Nazwa: Alyssa Remington i syn Lucien Blu
Lokalizacja: San Rafael, Kalifornia
Rozmiar: 750 stóp kwadratowych
Lata żyły w: 1 - wynajęty
Alyssa Remington może przejść od niesamowitej matki, przez kreatywnego rzemieślnika, do wspaniałego fotografa w zaledwie trzy sekundy. Jest jedną z tych skromnych, godnych pozazdroszczenia dusz, która jest niesamowita we wszystkim, co robi. Kiedy odwiedziłem jej mieszkanie, uświadomiłem sobie jeszcze jedną rzecz, którą jest dobra w tworzeniu pięknej przestrzeni, która celebruje jej wiele talentów i zainteresowań.
Zbieranie skarbów z lokalnych pchlich targów i wyprzedaże stoczni pozwoliły jej stworzyć przestrzeń, która jest szczęśliwa i zrelaksowana przy niewielkim budżecie. Jej fotografie są sztuką natychmiastową, a jej rękodzieło nadaje przestrzeni wygląd artystycznie samowystarczalny.
Prawdziwa artystka w sercu, Alyssa w zabawny sposób łączy nowe i stare z porzuceniem. Jej artystyczną naturę można zobaczyć w najmniejszych wypowiedziach, czy to mały drewniany budda na parapecie, czy zbiór kamieni w kształcie serca znalezionych przez lata z synem Lucienem.
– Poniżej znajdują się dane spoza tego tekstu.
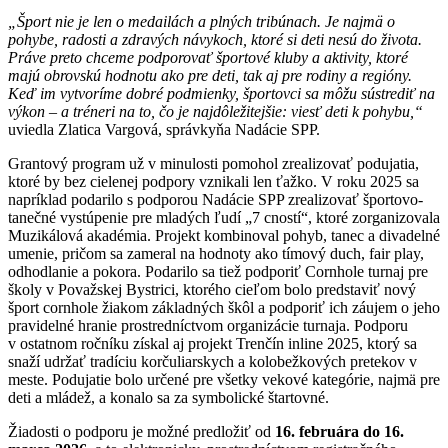
„Šport nie je len o medailách a plných tribúnach. Je najmä o
pohybe, radosti a zdravých návykoch, ktoré si deti nesú do života.
Práve preto chceme podporovať športové kluby a aktivity, ktoré
majú obrovskú hodnotu ako pre deti, tak aj pre rodiny a regióny.
Keď im vytvoríme dobré podmienky, športovci sa môžu sústrediť na
výkon – a tréneri na to, čo je najdôležitejšie: viesť deti k pohybu,“
uviedla Zlatica Vargová, správkyňa Nadácie SPP.
Grantový program už v minulosti pomohol zrealizovať podujatia,
ktoré by bez cielenej podpory vznikali len ťažko. V roku 2025 sa
napríklad podarilo s podporou Nadácie SPP zrealizovať športovo-
tanečné vystúpenie pre mladých ľudí „7 cností“, ktoré zorganizovala
Muzikálová akadémia. Projekt kombinoval pohyb, tanec a divadelné
umenie, pričom sa zameral na hodnoty ako tímový duch, fair play,
odhodlanie a pokora. Podarilo sa tiež podporiť Cornhole turnaj pre
školy v Považskej Bystrici, ktorého cieľom bolo predstaviť nový
šport cornhole žiakom základných škôl a podporiť ich záujem o jeho
pravidelné hranie prostredníctvom organizácie turnaja. Podporu
v ostatnom ročníku získal aj projekt Trenčín inline 2025, ktorý sa
snaží udržať tradíciu korčuliarskych a kolobežkových pretekov v
meste. Podujatie bolo určené pre všetky vekové kategórie, najmä pre
deti a mládež, a konalo sa za symbolické štartovné.
Žiadosti o podporu je možné predložiť od
16. februára do 16.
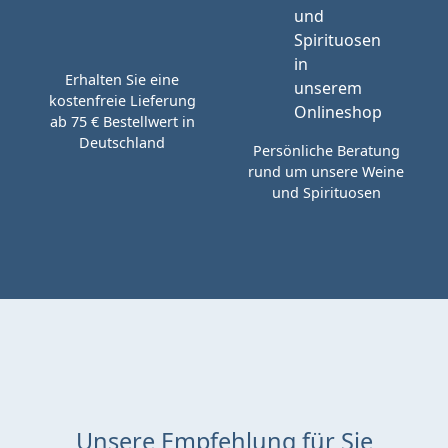
Erhalten Sie eine
kostenfreie Lieferung
ab 75 € Bestellwert in
Deutschland
Persönliche Beratung
rund um unsere Weine
und Spirituosen
Unsere Empfehlung für Sie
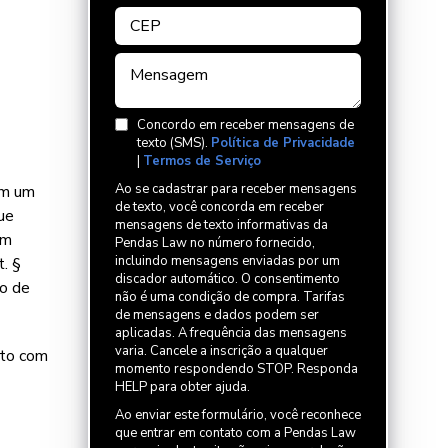
Concordo em receber mensagens de
texto (SMS).
Política de Privacidade
|
Termos de Serviço
Ao se cadastrar para receber mensagens
am um
de texto, você concorda em receber
ue
mensagens de texto informativas da
em
Pendas Law no número fornecido,
incluindo mensagens enviadas por um
t. §
discador automático. O consentimento
do de
não é uma condição de compra. Tarifas
de mensagens e dados podem ser
aplicadas. A frequência das mensagens
varia. Cancele a inscrição a qualquer
ato com
momento respondendo STOP. Responda
HELP para obter ajuda.
Ao enviar este formulário, você reconhece
que entrar em contato com a Pendas Law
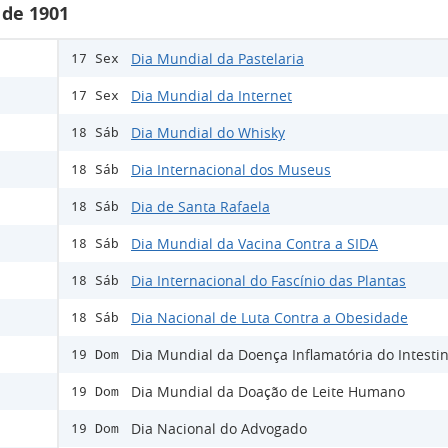
 de 1901
Dia Mundial da Pastelaria
17 Sex
Dia Mundial da Internet
17 Sex
Dia Mundial do Whisky
18 Sáb
Dia Internacional dos Museus
18 Sáb
Dia de Santa Rafaela
18 Sáb
Dia Mundial da Vacina Contra a SIDA
18 Sáb
Dia Internacional do Fascínio das Plantas
18 Sáb
Dia Nacional de Luta Contra a Obesidade
18 Sáb
Dia Mundial da Doença Inflamatória do Intesti
19 Dom
Dia Mundial da Doação de Leite Humano
19 Dom
Dia Nacional do Advogado
19 Dom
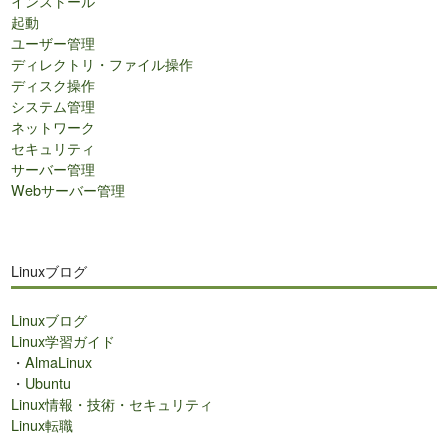
インストール
起動
ユーザー管理
ディレクトリ・ファイル操作
ディスク操作
システム管理
ネットワーク
セキュリティ
サーバー管理
Webサーバー管理
Linuxブログ
Linuxブログ
Linux学習ガイド
・
AlmaLinux
・
Ubuntu
Linux情報・技術・セキュリティ
Linux転職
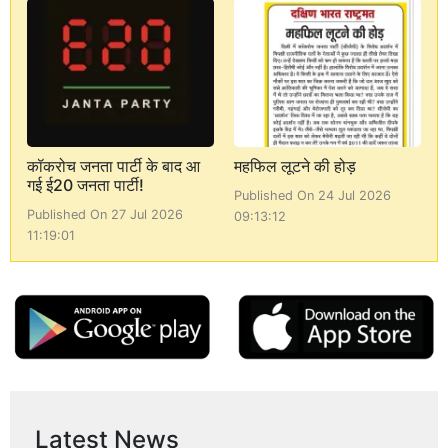
कॉकरोच जनता पार्टी के बाद आ
महफिल लूटने की होड़
गई ई20 जनता पार्टी!
Published On 24 Jul 2026
Published On 27 Jul 2026
09:13:12
11:19:01
Latest News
Wszystkie te małe wypowiedzi składają się na jedną wielką, uroczą siedzibę.
Mój styl: Dorastałem na plaży, więc naprawdę podoba mi się, że mój dom ma wrażenie, że możesz chodzić z piaszczystymi stopami i mokrym kostiumem kąpielowym… swobodny, wygodny i kolorowy.
Inspiracja: Pchle targi, podróże i moja mama, która tak długo, jak pamiętam, stworzyła najpiękniejsze, ciepłe i kreatywne przestrzenie mieszkalne.
Ulubiony element: Uwielbiam każdy aspekt naszej kuchni i podwórka. Ale muszę powiedzieć, że nasza sztuka jest moim ulubionym elementem od zawsze; obrazy mojego syna z przedszkola, obraz mostu Golden Gate, który znalazłem na pchlim targu Alameda, vintage plakat z naszej podróży do Wietnamu i portret mojego syna, namalowany przez ojca bliskiego przyjaciela, Udi.
Największe wyzwanie: Za każdym razem, gdy szukam nowego mieszkania, drewniane podłogi i wanna są naprawdę wysoko na mojej liście życzeń… to mieszkanie też nie ma (zlew kuchenny, wbudowany stół i stary piec to to, co ostatecznie mnie wygrało nad).
Największe zażenowanie: Naprawdę nie jestem fanem dywanów. Pokryłem go w salonie trawą morską. Mój syn był zachwycony, że w końcu ma dywan w swoim pokoju i uważa, że jestem absolutnym wariatem do opieki.
Dumny zrób to sam: Znaki z surowego drewna, które stemplowałem i które mam w całym domu, sprawiają, że jestem całkiem szczęśliwy. Bardzo lubię też znaleźć stare meble, które potrzebują kilku gwoździ, farby i nowego domu. Aha, a mój chłopak zrobił idealną białą półkę na książki w moim salonie.
Największa odpust: Uwielbiam przytulną, miękką pościel… nie muszą być fantazyjne, tylko bardzo duża liczba nici.